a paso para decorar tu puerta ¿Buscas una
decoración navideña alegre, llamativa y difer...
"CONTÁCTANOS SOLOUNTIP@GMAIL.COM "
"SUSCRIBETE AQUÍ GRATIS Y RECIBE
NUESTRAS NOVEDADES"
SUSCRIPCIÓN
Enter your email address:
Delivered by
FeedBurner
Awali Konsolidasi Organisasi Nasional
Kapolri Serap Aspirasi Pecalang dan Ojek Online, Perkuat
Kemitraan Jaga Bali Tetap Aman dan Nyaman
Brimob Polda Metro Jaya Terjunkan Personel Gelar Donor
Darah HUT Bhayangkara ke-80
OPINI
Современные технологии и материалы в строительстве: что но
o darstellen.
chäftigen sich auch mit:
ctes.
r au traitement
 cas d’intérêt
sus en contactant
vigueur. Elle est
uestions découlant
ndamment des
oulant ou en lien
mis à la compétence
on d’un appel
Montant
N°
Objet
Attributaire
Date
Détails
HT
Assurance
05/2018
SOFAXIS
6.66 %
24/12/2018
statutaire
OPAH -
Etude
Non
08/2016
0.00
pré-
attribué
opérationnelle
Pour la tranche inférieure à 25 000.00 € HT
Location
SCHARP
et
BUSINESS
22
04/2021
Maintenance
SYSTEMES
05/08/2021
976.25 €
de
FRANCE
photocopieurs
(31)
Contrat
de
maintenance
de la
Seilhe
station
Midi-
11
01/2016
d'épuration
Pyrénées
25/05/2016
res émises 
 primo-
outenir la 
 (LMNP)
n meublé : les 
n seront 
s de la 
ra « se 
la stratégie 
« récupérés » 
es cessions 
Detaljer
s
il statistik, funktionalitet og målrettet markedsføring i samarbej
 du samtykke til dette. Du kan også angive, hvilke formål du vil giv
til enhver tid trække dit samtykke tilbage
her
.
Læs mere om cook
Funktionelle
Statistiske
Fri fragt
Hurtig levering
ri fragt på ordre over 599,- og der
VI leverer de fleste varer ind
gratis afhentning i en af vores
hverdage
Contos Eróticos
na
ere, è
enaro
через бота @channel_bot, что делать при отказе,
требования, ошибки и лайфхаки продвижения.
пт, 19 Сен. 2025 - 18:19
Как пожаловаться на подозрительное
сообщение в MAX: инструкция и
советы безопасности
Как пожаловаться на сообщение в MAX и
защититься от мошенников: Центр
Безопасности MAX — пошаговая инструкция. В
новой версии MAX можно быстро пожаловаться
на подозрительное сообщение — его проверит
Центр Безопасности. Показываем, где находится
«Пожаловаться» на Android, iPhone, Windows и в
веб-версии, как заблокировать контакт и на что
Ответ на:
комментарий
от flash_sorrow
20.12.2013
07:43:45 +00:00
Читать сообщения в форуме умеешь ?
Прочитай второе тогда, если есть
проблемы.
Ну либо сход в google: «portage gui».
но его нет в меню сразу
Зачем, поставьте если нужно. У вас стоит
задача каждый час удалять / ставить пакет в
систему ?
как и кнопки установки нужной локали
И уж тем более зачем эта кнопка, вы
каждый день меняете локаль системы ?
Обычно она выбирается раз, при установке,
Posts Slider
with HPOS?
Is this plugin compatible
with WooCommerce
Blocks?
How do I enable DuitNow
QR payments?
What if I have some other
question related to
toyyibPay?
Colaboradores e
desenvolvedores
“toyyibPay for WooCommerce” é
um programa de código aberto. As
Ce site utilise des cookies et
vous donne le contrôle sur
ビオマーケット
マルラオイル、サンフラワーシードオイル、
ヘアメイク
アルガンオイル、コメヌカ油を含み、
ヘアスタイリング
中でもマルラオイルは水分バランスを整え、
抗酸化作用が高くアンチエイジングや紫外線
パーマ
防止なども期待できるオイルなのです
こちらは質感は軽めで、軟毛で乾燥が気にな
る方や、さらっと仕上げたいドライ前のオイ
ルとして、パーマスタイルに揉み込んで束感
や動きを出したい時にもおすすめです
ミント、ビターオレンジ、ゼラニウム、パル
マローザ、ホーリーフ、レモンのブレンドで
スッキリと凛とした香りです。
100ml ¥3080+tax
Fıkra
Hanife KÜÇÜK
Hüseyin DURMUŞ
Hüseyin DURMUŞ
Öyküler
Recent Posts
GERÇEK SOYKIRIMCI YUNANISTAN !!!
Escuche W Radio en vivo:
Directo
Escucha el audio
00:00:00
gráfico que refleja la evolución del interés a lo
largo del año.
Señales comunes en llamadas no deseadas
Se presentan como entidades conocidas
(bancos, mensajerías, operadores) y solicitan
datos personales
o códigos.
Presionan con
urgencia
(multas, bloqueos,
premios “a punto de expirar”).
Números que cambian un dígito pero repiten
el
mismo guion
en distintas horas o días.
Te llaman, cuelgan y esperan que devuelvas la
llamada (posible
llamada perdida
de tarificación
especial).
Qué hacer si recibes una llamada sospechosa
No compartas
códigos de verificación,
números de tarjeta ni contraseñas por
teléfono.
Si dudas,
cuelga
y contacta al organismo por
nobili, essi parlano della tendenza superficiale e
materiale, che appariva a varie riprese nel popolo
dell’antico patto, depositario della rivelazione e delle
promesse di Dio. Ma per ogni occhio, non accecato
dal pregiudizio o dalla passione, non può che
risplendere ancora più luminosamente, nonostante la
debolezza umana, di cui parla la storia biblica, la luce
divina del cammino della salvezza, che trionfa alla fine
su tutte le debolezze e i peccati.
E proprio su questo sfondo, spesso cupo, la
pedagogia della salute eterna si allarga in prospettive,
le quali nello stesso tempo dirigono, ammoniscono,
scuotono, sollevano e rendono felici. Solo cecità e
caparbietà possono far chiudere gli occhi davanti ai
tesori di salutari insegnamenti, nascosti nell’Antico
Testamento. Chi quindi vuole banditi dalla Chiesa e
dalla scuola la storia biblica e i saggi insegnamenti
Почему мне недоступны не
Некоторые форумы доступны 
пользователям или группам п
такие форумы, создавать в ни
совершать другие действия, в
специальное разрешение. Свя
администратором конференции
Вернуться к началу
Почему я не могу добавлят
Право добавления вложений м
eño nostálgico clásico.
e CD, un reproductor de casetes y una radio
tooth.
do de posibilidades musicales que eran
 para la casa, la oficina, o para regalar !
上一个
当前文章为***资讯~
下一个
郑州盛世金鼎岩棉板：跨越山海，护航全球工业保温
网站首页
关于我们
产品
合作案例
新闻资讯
* * * * * * *
Exercise instructions: Working from the material above, reproduce it in full and unchanged.

Exercise result:
a paso para decorar tu puerta ¿Buscas una
decoración navideña alegre, llamativa y difer...
"CONTÁCTANOS SOLOUNTIP@GMAIL.COM "
"SUSCRIBETE AQUÍ GRATIS Y RECIBE
NUESTRAS NOVEDADES"
SUSCRIPCIÓN
Enter your email address:
Delivered by
FeedBurner
Awali Konsolidasi Organisasi Nasional
Kapolri Serap Aspirasi Pecalang dan Ojek Online, Perkuat
Kemitraan Jaga Bali Tetap Aman dan Nyaman
Brimob Polda Metro Jaya Terjunkan Personel Gelar Donor
Darah HUT Bhayangkara ke-80
OPINI
Современные технологии и материалы в строительстве: что но
o darstellen.
chäftigen sich auch mit:
ctes.
r au traitement
 cas d’intérêt
sus en contactant
vigueur. Elle est
uestions découlant
ndamment des
oulant ou en lien
mis à la compétence
on d’un appel
Montant
N°
Objet
Attributaire
Date
Détails
HT
Assurance
05/2018
SOFAXIS
6.66 %
24/12/2018
statutaire
OPAH -
Etude
Non
08/2016
0.00
pré-
attribué
opérationnelle
Pour la tranche inférieure à 25 000.00 € HT
Location
SCHARP
et
BUSINESS
22
04/2021
Maintenance
SYSTEMES
05/08/2021
976.25 €
de
FRANCE
photocopieurs
(31)
Contrat
de
maintenance
de la
Seilhe
station
Midi-
11
01/2016
d'épuration
Pyrénées
25/05/2016
res émises 
 primo-
outenir la 
 (LMNP)
n meublé : les 
n seront 
s de la 
ra « se 
la stratégie 
« récupérés » 
es cessions 
Detaljer
s
il statistik, funktionalitet og målrettet markedsføring i samarbej
 du samtykke til dette. Du kan også angive, hvilke formål du vil giv
til enhver tid trække dit samtykke tilbage
her
.
Læs mere om cook
Funktionelle
Statistiske
Fri fragt
Hurtig levering
ri fragt på ordre over 599,- og der
VI leverer de fleste varer ind
gratis afhentning i en af vores
hverdage
Contos Eróticos
na
ere, è
enaro
через бота @channel_bot, что делать при отказе,
требования, ошибки и лайфхаки продвижения.
пт, 19 Сен. 2025 - 18:19
Как пожаловаться на подозрительное
сообщение в MAX: инструкция и
советы безопасности
Как пожаловаться на сообщение в MAX и
защититься от мошенников: Центр
Безопасности MAX — пошаговая инструкция. В
новой версии MAX можно быстро пожаловаться
на подозрительное сообщение — его проверит
Центр Безопасности. Показываем, где находится
«Пожаловаться» на Android, iPhone, Windows и в
веб-версии, как заблокировать контакт и на что
Ответ на:
комментарий
от flash_sorrow
20.12.2013
07:43:45 +00:00
Читать сообщения в форуме умеешь ?
Прочитай второе тогда, если есть
проблемы.
Ну либо сход в google: «portage gui».
но его нет в меню сразу
Зачем, поставьте если нужно. У вас стоит
задача каждый час удалять / ставить пакет в
систему ?
как и кнопки установки нужной локали
И уж тем более зачем эта кнопка, вы
каждый день меняете локаль системы ?
Обычно она выбирается раз, при установке,
Posts Slider
with HPOS?
Is this plugin compatible
with WooCommerce
Blocks?
How do I enable DuitNow
QR payments?
What if I have some other
question related to
toyyibPay?
Colaboradores e
desenvolvedores
“toyyibPay for WooCommerce” é
um programa de código aberto. As
Ce site utilise des cookies et
vous donne le contrôle sur
ビオマーケット
マルラオイル、サンフラワーシードオイル、
ヘアメイク
アルガンオイル、コメヌカ油を含み、
ヘアスタイリング
中でもマルラオイルは水分バランスを整え、
抗酸化作用が高くアンチエイジングや紫外線
パーマ
防止なども期待できるオイルなのです
こちらは質感は軽めで、軟毛で乾燥が気にな
る方や、さらっと仕上げたいドライ前のオイ
ルとして、パーマスタイルに揉み込んで束感
や動きを出したい時にもおすすめです
ミント、ビターオレンジ、ゼラニウム、パル
マローザ、ホーリーフ、レモンのブレンドで
スッキリと凛とした香りです。
100ml ¥3080+tax
Fıkra
Hanife KÜÇÜK
Hüseyin DURMUŞ
Hüseyin DURMUŞ
Öyküler
Recent Posts
GERÇEK SOYKIRIMCI YUNANISTAN !!!
Escuche W Radio en vivo:
Directo
Escucha el audio
00:00:00
gráfico que refleja la evolución del interés a lo
largo del año.
Señales comunes en llamadas no deseadas
Se presentan como entidades conocidas
(bancos, mensajerías, operadores) y solicitan
datos personales
o códigos.
Presionan con
urgencia
(multas, bloqueos,
premios “a punto de expirar”).
Números que cambian un dígito pero repiten
el
mismo guion
en distintas horas o días.
Te llaman, cuelgan y esperan que devuelvas la
llamada (posible
llamada perdida
de tarificación
especial).
Qué hacer si recibes una llamada sospechosa
No compartas
códigos de verificación,
números de tarjeta ni contraseñas por
teléfono.
Si dudas,
cuelga
y contacta al organismo por
nobili, essi parlano della tendenza superficiale e
materiale, che appariva a varie riprese nel popolo
dell’antico patto, depositario della rivelazione e delle
promesse di Dio. Ma per ogni occhio, non accecato
dal pregiudizio o dalla passione, non può che
risplendere ancora più luminosamente, nonostante la
debolezza umana, di cui parla la storia biblica, la luce
divina del cammino della salvezza, che trionfa alla fine
su tutte le debolezze e i peccati.
E proprio su questo sfondo, spesso cupo, la
pedagogia della salute eterna si allarga in prospettive,
le quali nello stesso tempo dirigono, ammoniscono,
scuotono, sollevano e rendono felici. Solo cecità e
caparbietà possono far chiudere gli occhi davanti ai
tesori di salutari insegnamenti, nascosti nell’Antico
Testamento. Chi quindi vuole banditi dalla Chiesa e
dalla scuola la storia biblica e i saggi insegnamenti
Почему мне недоступны не
Некоторые форумы доступны 
пользователям или группам п
такие форумы, создавать в ни
совершать другие действия, в
специальное разрешение. Свя
администратором конференции
Вернуться к началу
Почему я не могу добавлят
Право добавления вложений м
eño nostálgico clásico.
e CD, un reproductor de casetes y una radio
tooth.
do de posibilidades musicales que eran
 para la casa, la oficina, o para regalar !
上一个
当前文章为***资讯~
下一个
郑州盛世金鼎岩棉板：跨越山海，护航全球工业保温
网站首页
关于我们
产品
合作案例
新闻资讯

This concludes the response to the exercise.